While those long-term decisions related to electricity generation and the shift to renewable energy sources are a huge part of the solution, in the near-term there’s a lot more that utilities can do on the demand side to reduce carbon emissions. I’d like to see more examples from utilities in 2020 of the ways they are deploying energy efficiency and demand response to achieve carbon emissions reductions today.
What do you see as the primary barrier for utilities and their collaboration with cities on the development of high-performing buildings?
A lot of it is lack of information and understanding. Cities aren’t necessarily aware of relevant utility regulatory issues that may impact or relate to their building energy and carbon goals, and utilities generally are not planning or designing programs that take into account local building policies.
There is a huge potential for high-performing buildings to provide value to utilities as flexible resources on the grid – helping to reduce energy use during peak times or shift demand to align with renewable generation – but current utility planning tools and processes, grid technologies, and rates design aren’t yet capable of capturing that value. There are also some inherent disincentives in the current utility business model to supporting high-performance buildings, as they are likely to consume less of the utility’s core product, but that can be addressed by aligning regulation and rate-making with energy efficiency. Bringing cities to the table as stakeholders in those conversations about how buildings fit into the evolving utility regulatory landscape will be critical to addressing the barriers and identifying solutions.
How do you see yourself or IMT making city and utility relationships more collaborative?

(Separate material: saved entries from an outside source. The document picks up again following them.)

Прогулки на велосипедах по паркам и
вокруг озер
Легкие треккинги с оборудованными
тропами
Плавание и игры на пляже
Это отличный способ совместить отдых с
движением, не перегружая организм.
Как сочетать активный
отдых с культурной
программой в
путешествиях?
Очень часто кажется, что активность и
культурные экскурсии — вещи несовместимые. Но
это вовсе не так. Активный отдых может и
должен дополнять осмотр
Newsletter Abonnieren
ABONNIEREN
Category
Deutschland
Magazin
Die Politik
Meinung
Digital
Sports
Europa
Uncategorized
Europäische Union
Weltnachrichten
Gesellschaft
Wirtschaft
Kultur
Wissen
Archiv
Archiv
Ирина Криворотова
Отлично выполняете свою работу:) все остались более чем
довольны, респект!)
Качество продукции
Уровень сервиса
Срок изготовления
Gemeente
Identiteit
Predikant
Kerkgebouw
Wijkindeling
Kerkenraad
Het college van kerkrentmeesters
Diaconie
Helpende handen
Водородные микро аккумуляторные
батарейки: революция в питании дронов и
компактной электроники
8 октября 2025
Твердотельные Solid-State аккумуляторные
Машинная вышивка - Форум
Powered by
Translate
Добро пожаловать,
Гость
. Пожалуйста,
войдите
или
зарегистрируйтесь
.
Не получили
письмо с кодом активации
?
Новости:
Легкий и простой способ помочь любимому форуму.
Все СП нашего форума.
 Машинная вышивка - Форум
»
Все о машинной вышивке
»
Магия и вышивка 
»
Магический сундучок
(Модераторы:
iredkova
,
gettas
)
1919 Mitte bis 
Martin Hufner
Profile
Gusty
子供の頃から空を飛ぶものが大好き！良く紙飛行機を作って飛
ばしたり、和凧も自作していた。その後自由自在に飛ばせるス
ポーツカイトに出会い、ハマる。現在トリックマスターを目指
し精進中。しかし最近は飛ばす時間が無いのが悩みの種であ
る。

Having worked for both a city and a regulated utility, I know from personal experience that those relationships can be contentious, but are also critical partnerships for achieving comprehensive clean energy goals. I think IMT is uniquely positioned to bridge those relationships, operating as a translator between utilities and cities to understand one another’s roles and requirements and modeling ways in which these dynamic partnerships can be mutually beneficial. Climate leadership from cities and businesses has been a major driver for influencing utility carbon commitments, and those utility commitments are in turn helping local governments to meet their clean energy and climate goals. Ongoing collaboration between cities and utilities can help ensure that plans are put in place to achieve those goals efficiently and cost-effectively. IMT has collected examples of city-utility partnerships for accelerating climate action, which is a model I hope to continue to encourage and replicate through IMT’s work.

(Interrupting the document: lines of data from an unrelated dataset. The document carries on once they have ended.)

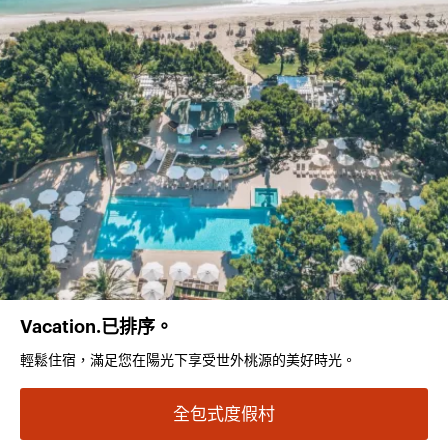
Vacation.已排序。
輕鬆住宿，滿足您在陽光下享受世外桃源的美好時光。
全包式度假村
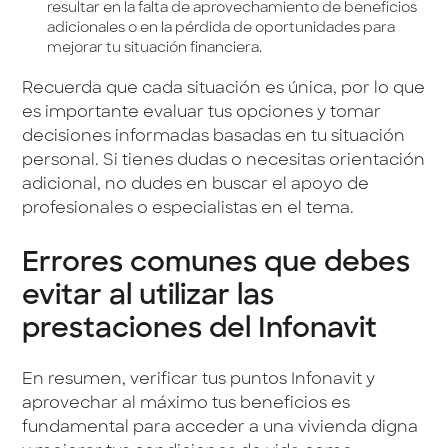
resultar en la falta de aprovechamiento de beneficios
adicionales o en la pérdida de oportunidades para
mejorar tu situación financiera.
Recuerda que cada situación es única, por lo que
es importante evaluar tus opciones y tomar
decisiones informadas basadas en tu situación
personal. Si tienes dudas o necesitas orientación
adicional, no dudes en buscar el apoyo de
profesionales o especialistas en el tema.
Errores comunes que debes
evitar al utilizar las
prestaciones del Infonavit
En resumen, verificar tus puntos Infonavit y
aprovechar al máximo tus beneficios es
fundamental para acceder a una vivienda digna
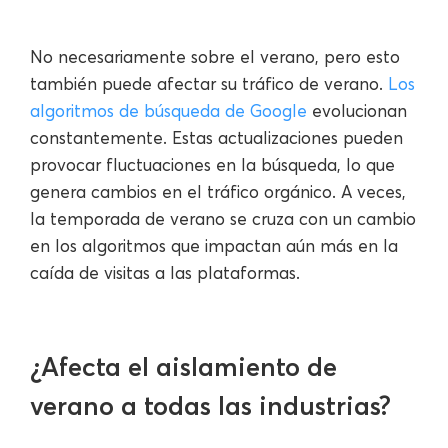
No necesariamente sobre el verano, pero esto
también puede afectar su tráfico de verano.
Los
algoritmos de búsqueda de Google
evolucionan
constantemente. Estas actualizaciones pueden
provocar fluctuaciones en la búsqueda, lo que
genera cambios en el tráfico orgánico. A veces,
la temporada de verano se cruza con un cambio
en los algoritmos que impactan aún más en la
caída de visitas a las plataformas.
¿Afecta el aislamiento de
verano a todas las industrias?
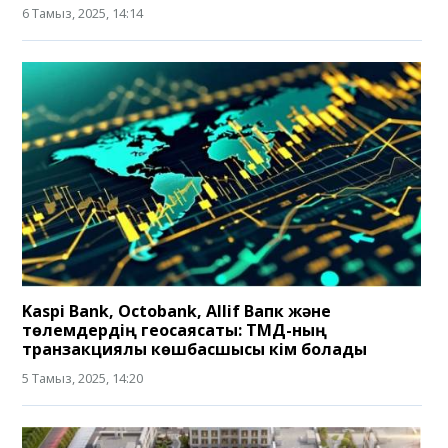
6 Тамыз, 2025, 14:14
Kaspi Bank, Octobank, Allif Вапк және
төлемдердің геосаясаты: ТМД-ның
транзакциялық көшбасшысы кім болады
5 Тамыз, 2025, 14:20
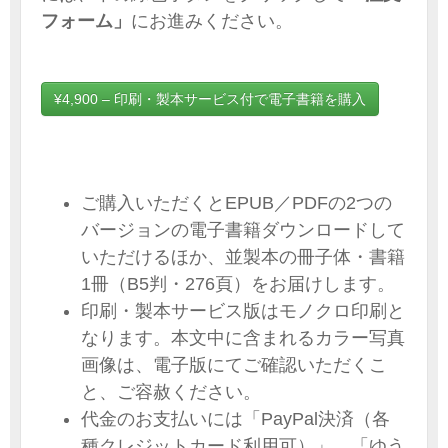
フォーム」
にお進みください。
¥4,900 – 印刷・製本サービス付で電子書籍を購入
ご購入いただくとEPUB／PDFの2つの
バージョンの電子書籍ダウンロードして
いただけるほか、並製本の冊子体・書籍
1冊（B5判・276頁）をお届けします。
印刷・製本サービス版はモノクロ印刷と
なります。本文中に含まれるカラー写真
画像は、電子版にてご確認いただくこ
と、ご容赦ください。
代金のお支払いには「PayPal決済（各
種クレジットカード利用可）」、「ゆう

What is one project or issue that you’re excited about tackling in 2020? Are there any resources you’re interested in creating that you would like people to keep an eye out for?
IMT has been a thought leader on issues of energy data access, specifically related to building benchmarking policies, so I’m excited to think about the next generation of data access for cities. As utilities have access to more data through investments in grid modernization and advanced meters, what possibilities does that open up? What can be done with that data to target deployment of energy efficiency and more precisely measure the carbon reduction impacts? How will that impact utility rate design? What data might cities provide to influence utility resource and distribution planning processes?
I’m also interested in continuing to share examples of city and company coalitions that are leveraging their collective goals to influence utility and regulatory decisions, showcasing what effective collaboration strategies look like.
I look forward to building on IMT’s expertise around utility regulation (and continuing to learn a whole lot myself!) and leveraging our resources to drive more action on climate change.